Aim of the task: When you reach the line that contains "Fonctionnement", give it back exactly along with each line after it to the end of the entries; skip any pictures.
--- Source data ---
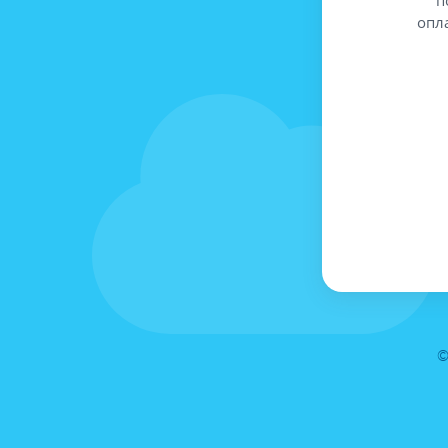
опл
©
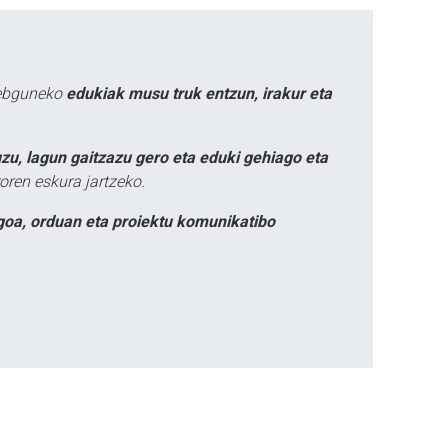
webguneko
edukiak musu truk entzun, irakur eta
zu, lagun gaitzazu gero eta eduki gehiago eta
oren eskura jartzeko.
goa, orduan eta proiektu komunikatibo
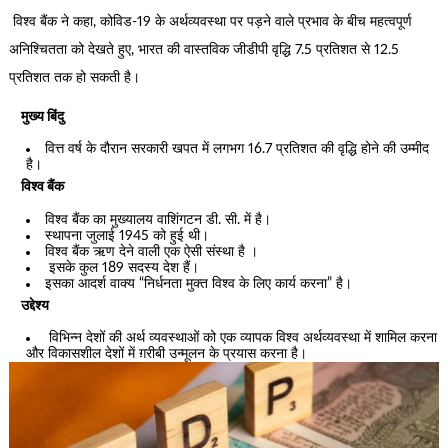
विश्व बैंक ने कहा, कोविड-19 के अर्थव्यवस्था पर पड़ने वाले प्रभाव के बीच महत्वपूर्ण
अनिश्चितता को देखते हुए, भारत की वास्तविक जीडीपी वृद्धि 7.5 प्रतिशत से 12.5
प्रतिशत तक हो सकती है।
मुख्य बिंदु
वित्त वर्ष के दौरान सरकारी खपत में लगभग 16.7 प्रतिशत की वृद्धि होने की उम्मीद
है।
विश्व बैंक
विश्व बैंक का मुख्यालय वाशिंगटन डी. सी. में है।
स्थापना जुलाई 1945 को हुई थी।
विश्व बैंक ऋण देने वाली एक ऐसी संस्था है ।
इसके कुल 189 सदस्य देश हैं।
इसका आदर्श वाक्य “निर्धनता मुक्त विश्व के लिए कार्य करना” है।
उद्देश्य
विभिन्न देशों की अर्थ व्यवस्थाओं को एक व्यापक विश्व अर्थव्यवस्था में शामिल करना
और विकासशील देशों में ग़रीबी उन्मूलन के प्रयास करना है।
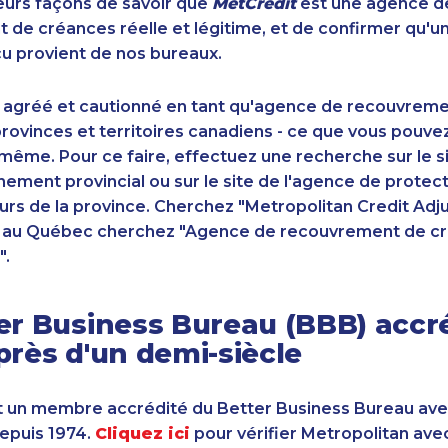
sieurs façons de savoir que
MetCrédit
est une agence d
de créances réelle et légitime, et de confirmer qu'u
u provient de nos bureaux.
 agréé et cautionné en tant qu'agence de recouvrem
ovinces et territoires canadiens - ce que vous pouve
-même. Pour ce faire, effectuez une recherche sur le 
ement provincial ou sur le site de l'agence de protec
s de la province. Cherchez "Metropolitan Credit Adju
t au Québec cherchez "Agence de recouvrement de cr
".
er Business Bureau (BBB) accr
près d'un demi-siècle
 un membre accrédité du Better Business Bureau av
depuis 1974.
Cliquez ici
pour vérifier Metropolitan ave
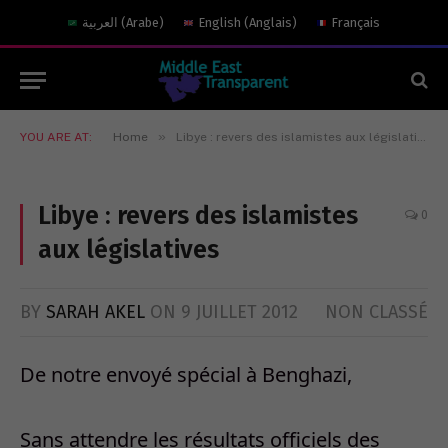
العربية
(
Arabe
)
English
(
Anglais
)
Français
»
YOU ARE AT:
Home
Libye : revers des islamistes aux législatives
Libye : revers des islamistes
0
aux législatives
BY
SARAH AKEL
ON
9 JUILLET 2012
NON CLASSÉ
De notre envoyé spécial à Benghazi,
Sans attendre les résultats officiels des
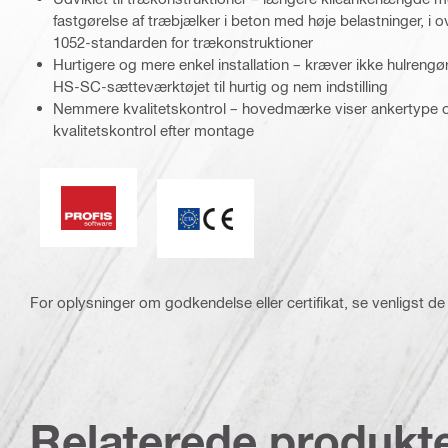
fastgørelse af træbjælker i beton med høje belastninger, 
1052-standarden for trækonstruktioner
Hurtigere og mere enkel installation – kræver ikke hulrengø
HS-SC-sætteværktøjet til hurtig og nem indstilling
Nemmere kvalitetskontrol – hovedmærke viser ankertype og
kvalitetskontrol efter montage
PROFIS-software
CE mark
For oplysninger om godkendelse eller certifikat, se venligst de
Relaterede produkt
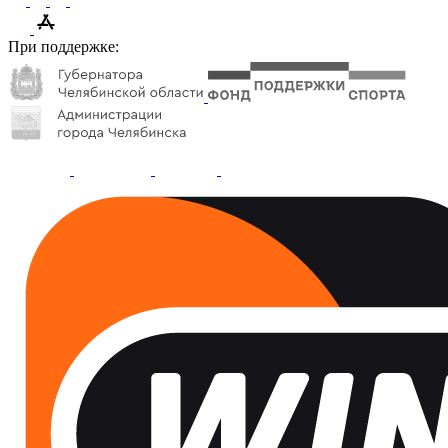
При поддержке:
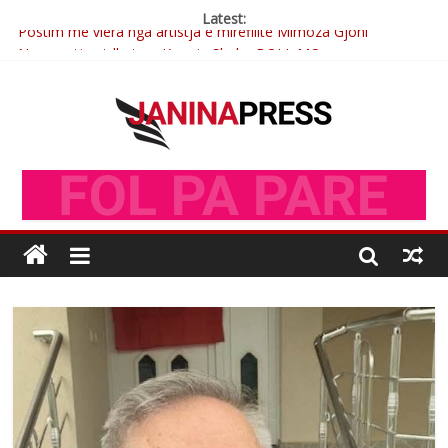
Latest:
Postim me vlera nga artistja e mirëfilltë Mimoza Gjoni
Nga poetja atdhetare Kumrie Shala -BOLL MO
Nga Elmije Ajazi e nderuar
Brahim Çekaj njē veprimtar i respektuar i çeshtjës kombëtare
Çlirimtari Mentor Mushkolaj nderohet me mirenjohje nga
Xhevdet Qeriqi Dega e invalidëve në Fushë Kosovë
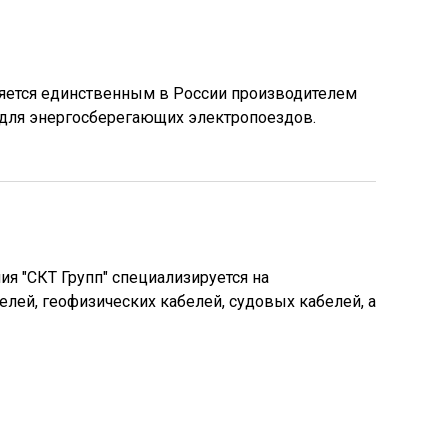
ляется единственным в России производителем
 для энергосберегающих электропоездов.
 "СКТ Групп" специализируется на
лей, геофизических кабелей, судовых кабелей, а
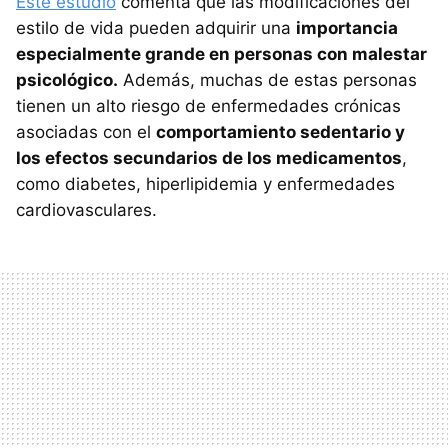
Este estudio
comenta que las modificaciones del
estilo de vida pueden adquirir una
importancia
especialmente grande en personas con malestar
psicológico.
Además, muchas de estas personas
tienen un alto riesgo de enfermedades crónicas
asociadas con el
comportamiento sedentario y
los efectos secundarios de los medicamentos
,
como diabetes, hiperlipidemia y enfermedades
cardiovasculares.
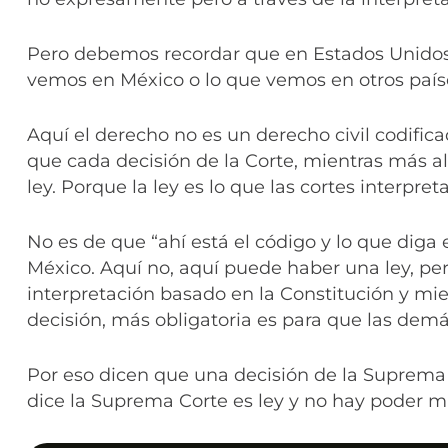
Pero debemos recordar que en Estados Unidos 
vemos en México o lo que vemos en otros país
Aquí el derecho no es un derecho civil codific
que cada decisión de la Corte, mientras más al
ley. Porque la ley es lo que las cortes interpret
No es de que “ahí está el código y lo que diga
México. Aquí no, aquí puede haber una ley, per
interpretación basado en la Constitución y mie
decisión, más obligatoria es para que las demás
Por eso dicen que una decisión de la Suprema C
dice la Suprema Corte es ley y no hay poder m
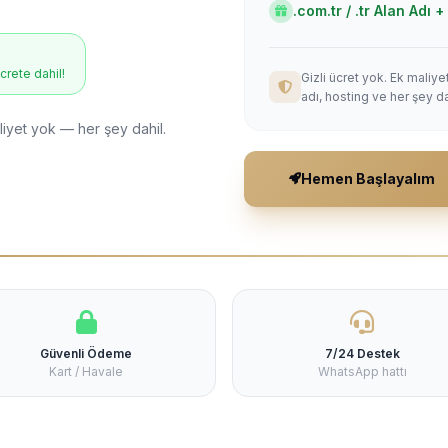
.com.tr / .tr Alan Adı
ücrete dahil!
Gizli ücret yok. Ek maliy
adı, hosting ve her şey da
liyet yok — her şey dahil.
Hemen Başlayalım
Güvenli Ödeme
7/24 Destek
Kart / Havale
WhatsApp hattı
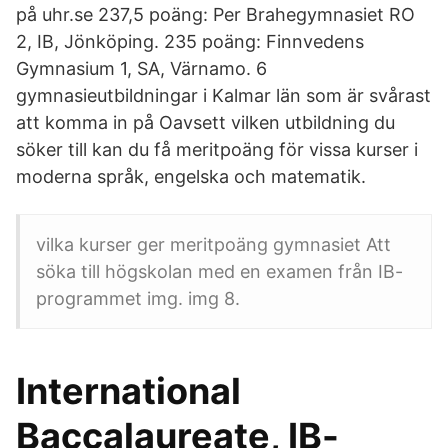
på uhr.se 237,5 poäng: Per Brahegymnasiet RO
2, IB, Jönköping. 235 poäng: Finnvedens
Gymnasium 1, SA, Värnamo. 6
gymnasieutbildningar i Kalmar län som är svårast
att komma in på Oavsett vilken utbildning du
söker till kan du få meritpoäng för vissa kurser i
moderna språk, engelska och matematik.
vilka kurser ger meritpoäng gymnasiet Att
söka till högskolan med en examen från IB-
programmet img. img 8.
International
Baccalaureate, IB-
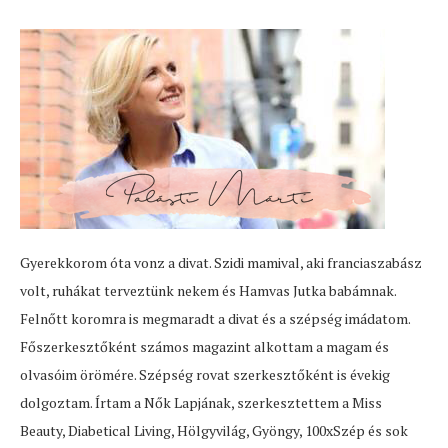
Gyerekkorom óta vonz a divat. Szidi mamival, aki franciaszabász
volt, ruhákat terveztünk nekem és Hamvas Jutka babámnak.
Felnőtt koromra is megmaradt a divat és a szépség imádatom.
Főszerkesztőként számos magazint alkottam a magam és
olvasóim örömére. Szépség rovat szerkesztőként is évekig
dolgoztam. Írtam a Nők Lapjának, szerkesztettem a Miss
Beauty, Diabetical Living, Hölgyvilág, Gyöngy, 100xSzép és sok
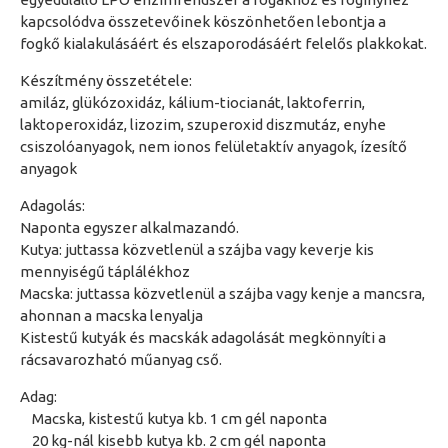
kapcsolódva összetevőinek köszönhetően lebontja a
fogkő kialakulásáért és elszaporodásáért felelős plakkokat.
Készítmény összetétele:
amiláz, glükózoxidáz, kálium-tiocianát, laktoferrin,
laktoperoxidáz, lizozim, szuperoxid diszmutáz, enyhe
csiszolóanyagok, nem ionos felületaktív anyagok, ízesítő
anyagok
Adagolás:
Naponta egyszer alkalmazandó.
Kutya: juttassa közvetlenül a szájba vagy keverje kis
mennyiségű táplálékhoz
Macska: juttassa közvetlenül a szájba vagy kenje a mancsra,
ahonnan a macska lenyalja
Kistestű kutyák és macskák adagolását megkönnyíti a
rácsavarozható műanyag cső.
Adag:
Macska, kistestű kutya kb. 1 cm gél naponta
20 kg-nál kisebb kutya kb. 2 cm gél naponta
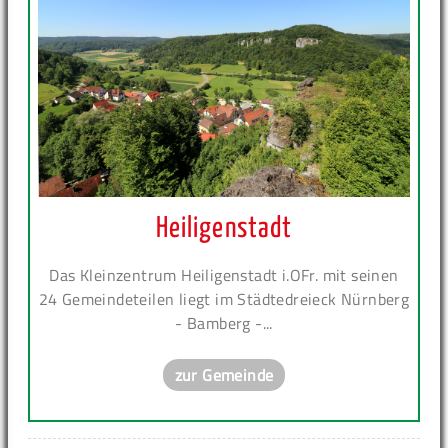
Heiligenstadt
Das Kleinzentrum Heiligenstadt i.OFr. mit seinen
24 Gemeindeteilen liegt im Städtedreieck Nürnberg
- Bamberg -...
zur Gemeinde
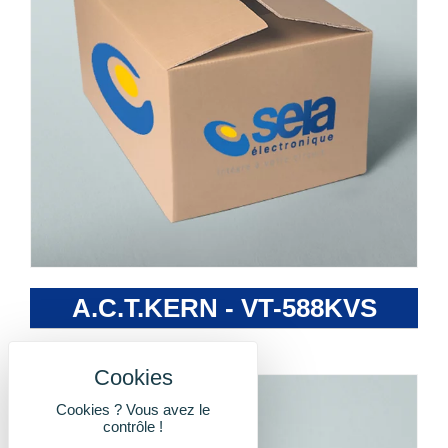
A.C.T.KERN - VT-588KVS
Cookies ? Vous avez le
contrôle !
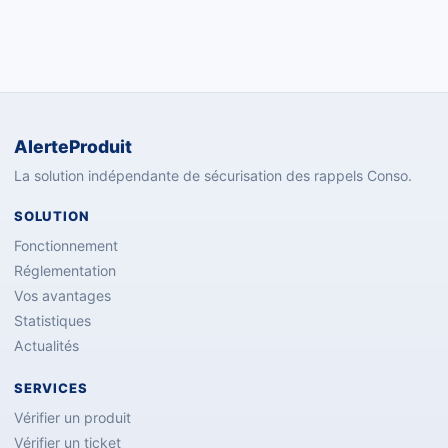
AlerteProduit
La solution indépendante de sécurisation des rappels Conso.
SOLUTION
Fonctionnement
Réglementation
Vos avantages
Statistiques
Actualités
SERVICES
Vérifier un produit
Vérifier un ticket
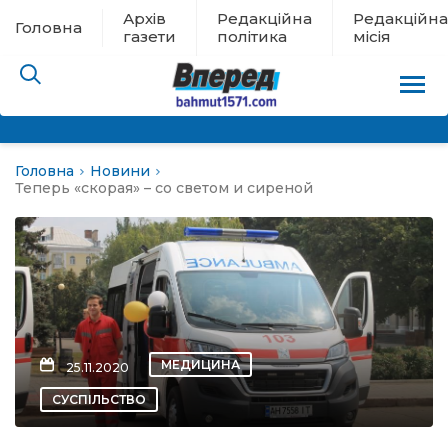
Архів
Редакційна
Редакційна
Головна
газети
політика
місія
Головна
Новини
пам’яті
Теперь «скорая» – со светом и сиреной
 в евакуації
льство
ні новини
МЕДИЦИНА
25.11.2020
цина
СУСПІЛЬСТВО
---
Output of the exercise:
Fonctionnement
Réglementation
Vos avantages
Statistiques
Actualités
SERVICES
Vérifier un produit
Vérifier un ticket
Архів
Редакційна
Редакційна
Головна
газети
політика
місія
Головна
Новини
пам’яті
Теперь «скорая» – со светом и сиреной
 в евакуації
льство
ні новини
МЕДИЦИНА
25.11.2020
цина
СУСПІЛЬСТВО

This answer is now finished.